Data analytics is useful across a range of industries and activities
While traditional manufacturing companies can use analytics to their advantage, this technology has applications in many other areas too. A biopharmaceutical firm has successfully used analytics to improve the process that it was using to manufacture vaccines and blood components.
The company was experiencing a wide variation in the yield of the vaccines that it made despite the use of identical processes. It then broke up the manufacturing activity into many different batches and monitored the results. It was able to identify several parameters that affected yield. Using this information, the company made significant gains in the volume of vaccines that it could produce.
Many manufacturing firms also use analytics to monitor their supply chains. By doing this, they can ensure that materials are received in time. It is also possible to get to know about delays as they happen, allowing firms to arrange materials from alternative sources.

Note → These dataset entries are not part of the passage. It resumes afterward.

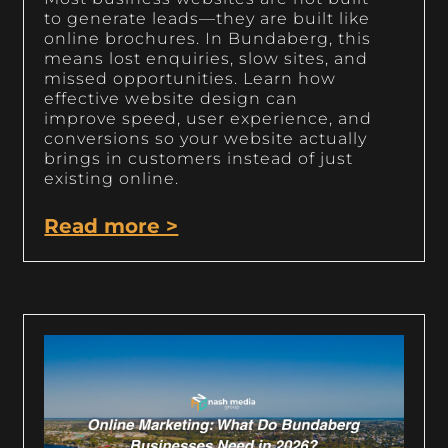
to generate leads—they are built like
online brochures. In Bundaberg, this
means lost enquiries, slow sites, and
missed opportunities. Learn how
effective website design can
improve speed, user experience, and
conversions so your website actually
brings in customers instead of just
existing online.
Read more >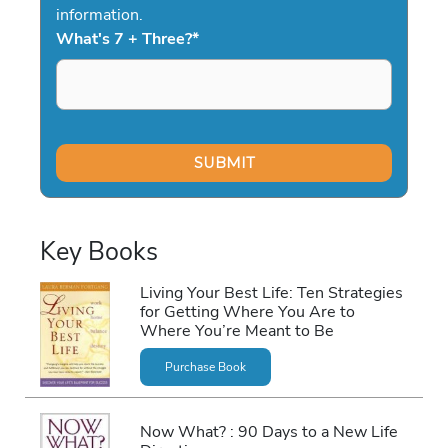
information.
What's 7 + Three?
*
Key Books
Living Your Best Life: Ten Strategies
for Getting Where You Are to
Where You’re Meant to Be
Purchase Book
Now What? : 90 Days to a New Life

Using data analytics to select the best supplier
The information gathered from remote sensors can also help firms coordinate in a better manner with suppliers. Buyers can remotely view product quality and delivery schedules at any time. By using this data, a company can alter its future buying pattern to favour those suppliers that best meet the criteria that is of the greatest importance.
For example, for a certain purchase, a firm may want delivery in the fastest possible time frame. In another situation, it may want raw materials of the highest quality. Access to data analytics could help a firm in this decision-making process.